New York police brutality slammed at Bronx demo

by Keith Mitchell

This article was reprinted from the July 6, 1996 issue of the People's Weekly World. For subscription information see below. All rights reserved - may be used with PWW credits.

BRONX, N.Y. - Parents, community organizers and residents demonstrated here June 1 demanding justice for victims of police murder.

Protesters, carrying a bullhorn and chanting marched more than two miles down the Grand Concourse before assembling at the Bronx Supreme Court. A police helicopter circled the building and a phalanx of more than 20 security people attempted to intimidate the 50 demonstrators.

"We're here to tell [Mayor Rudolph] Giuliani and [Gov. George] Pataki and the police department that we won't be swept under the rug and we won't forget," Carmen Morales, mother of Hilton Vega, told the World. "We want justice for our sons!" she said angrily.

Vega and Anthony Rosario were killed Jan. 22, 1995 by police officers Patrick Branson and James Crow who pumped 14 bullets into their backs while both were lying handcuffed and face down in an apartment building. Branson and Crow, who often served on the mayor's detail, were absolved of wrongdoing and Giuliani even congratulated them for a "fine job."

Marguerita Rosario burst into tears as she addressed the gathering. "My son was laying down begging for his life. He asked 'why are you shooting me,'" she said. The bloody rampage would have continued if not for intervention of neighbors. The demonstration took place on what would have been Anthony Rosario's 20th birthday.

Iris Baez, mother of 29-year-old Anthony Baez, told the World there could be no peace "unless there is justice for our sons." Young Baez died after being held in a chokehold by an arresting officer.
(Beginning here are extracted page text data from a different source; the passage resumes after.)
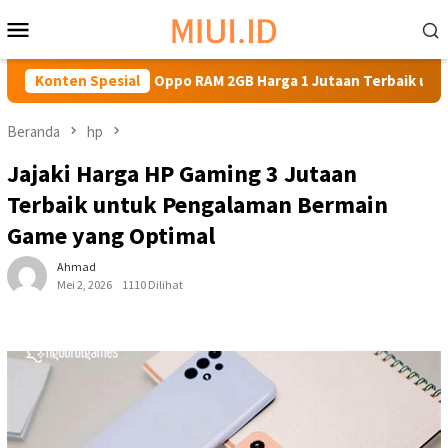
Loncat
Menu
ke
Mobile
konten
kan HP Oppo RAM 2GB Harga 1 Jutaan Terbaik untuk Kebutuhan
Konten Spesial
Beranda
hp
Jajaki Harga HP Gaming 3 Jutaan
Terbaik untuk Pengalaman Bermain
Game yang Optimal
Ahmad
Mei 2, 2026
1110 Dilihat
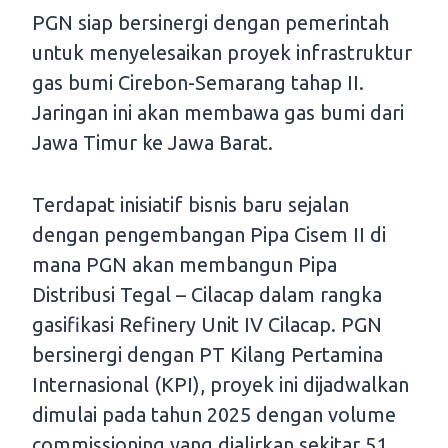
PGN siap bersinergi dengan pemerintah
untuk menyelesaikan proyek infrastruktur
gas bumi Cirebon-Semarang tahap II.
Jaringan ini akan membawa gas bumi dari
Jawa Timur ke Jawa Barat.
Terdapat inisiatif bisnis baru sejalan
dengan pengembangan Pipa Cisem II di
mana PGN akan membangun Pipa
Distribusi Tegal – Cilacap dalam rangka
gasifikasi Refinery Unit IV Cilacap. PGN
bersinergi dengan PT Kilang Pertamina
Internasional (KPI), proyek ini dijadwalkan
dimulai pada tahun 2025 dengan volume
commissioning yang dialirkan sekitar 51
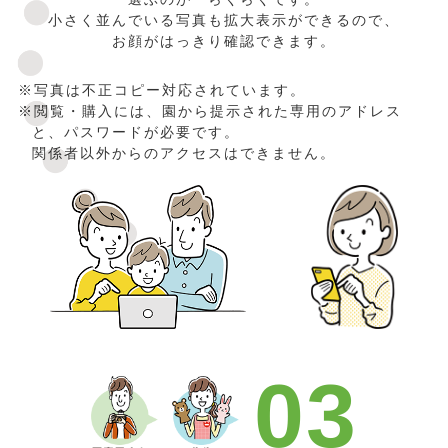
小さく並んでいる写真も拡大表示ができるので、
お顔がはっきり確認できます。
※写真は不正コピー対応されています。
※閲覧・購入には、園から提示された専用のアドレス
と、パスワードが必要です。
関係者以外からのアクセスはできません。
03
Baez was taken into custody by the officer who was angered when a football thrown by Baez accidentally hit a patrol car. Jose Gonzalez said he was arrested for working on his car while the vehicle was stranded on the street.

"People talk about ethnic cleansing in Bosnia. But what about ethnic cleansing in the Bronx?" a relative of Rosario asked.

The cases of Baez, Vega and Rosario were among the more than 90 instances of brutality by members of the New York Police Department included in a 72-page report released June 29 by Amnesty International. In "Police Brutality and Excessive Force in the New York City Police Department," the human rights organization said more than of 55 people - 90 percent of them African and Latino - were killed while in police custody from the mid 80s to 1996. Police officers killed 11 people in 1990 and 23 in 1994.

According to the report most of the victims of police violence had not committed crimes but were, instead bystanders or citizens attempting to stop acts of police brutality. One case concerned Ron Narr, a white artist who was beaten by undercover police officers after confronting police who were beating an African American lying on the ground. Oliver Jones, an African American, was repeatedly beaten with a heavy flashlight because police "thought" he said "police brutality" while they were making an arrest.

Only days before release of the Amnesty International report, Police Commissioner Howard Safir announced a "Courtesy, Professionalism and Respect" campaign meant to head off growing public criticism of the police and has hired a public relations firm to deflect criticism.